Researchers at the University of Surrey have achieved a groundbreaking feat in artificial intelligence (AI) technology, teaching a system to predict the three-dimensional (3D) pose of dogs from two-dimensional (2D) images. Led by postgraduate research student Moira Shooter, the team utilized an innovative approach that opens doors to diverse applications, ranging from ecology to animation.
In a pioneering move, the researchers turned to the virtual world of the popular video game Grand Theft Auto to create a myriad of virtual dogs. By modding the game, they substituted the main character with eight different breeds of dogs, generating a wealth of digital canine behaviors. This initiative, dubbed DigiDogs, provided a rich dataset comprising 27,900 frames capturing various dog activities, including sitting, walking, barking, and running, across different environmental conditions.
Training AI on DigiDogs: A leap forward in predictive capabilities
Traditionally, teaching AI systems to perceive 3D information from 2D images involves providing them with knowledge about the 3D ‘ground truth,’ typically achieved through motion capture suits for humans. However, extending this approach to dogs presented a unique challenge. Undeterred, the researchers leveraged the DigiDogs dataset to train their AI model, overcoming the absence of canine motion capture data.
Ms. Shooter emphasized the versatility of their solution, envisioning applications ranging from wildlife conservation to virtual world development. Initially trained on CGI dogs, the AI model demonstrates the potential to extrapolate 3D skeletal models from real animal photographs. This capability holds promise for various domains, enabling conservationists to identify injured wildlife and empowering artists to create more lifelike animals in virtual environments.
Future directions
Moving forward, the research team aims to refine their AI system using Meta’s DINOv2 model, ensuring its ability to predict 3D poses accurately from real dog images. By bridging the gap between virtual and real-world data, they aspire to enhance the model’s performance and broaden its applicability across diverse scenarios. Ms. Shooter emphasized the wealth of information embedded in 3D poses, underscoring their superiority over 2D photographs.
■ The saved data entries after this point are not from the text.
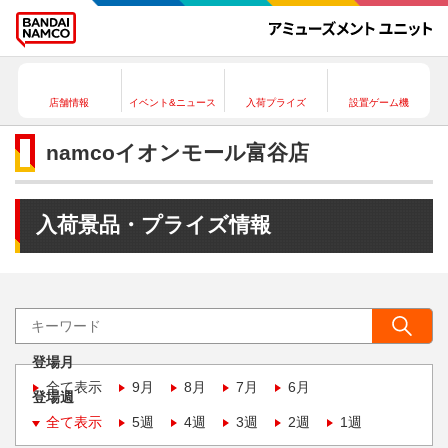
店舗情報
イベント&ニュース
入荷プライズ
設置ゲーム機
namcoイオンモール富谷店
入荷景品・プライズ情報
登場月
全て表示
9月
8月
7月
6月
登場週
全て表示
5週
4週
3週
2週
1週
The University of Surrey’s pioneering work exemplifies the transformative potential of AI technology when coupled with innovative approaches and interdisciplinary collaboration. As AI continues to evolve, fueled by advancements in data acquisition and algorithmic sophistication, the possibilities for enhancing our understanding of the world and leveraging it for practical applications appear boundless.
The convergence of virtual simulation, AI, and real-world data holds promise for revolutionizing numerous fields, from wildlife conservation to entertainment. The University of Surrey’s research represents a significant step forward in unlocking the predictive capabilities of AI, marking a milestone in the quest for harnessing technology to address complex challenges and unlock new opportunities. With continued innovation and collaboration, the future of AI holds immense potential to reshape our world for the better.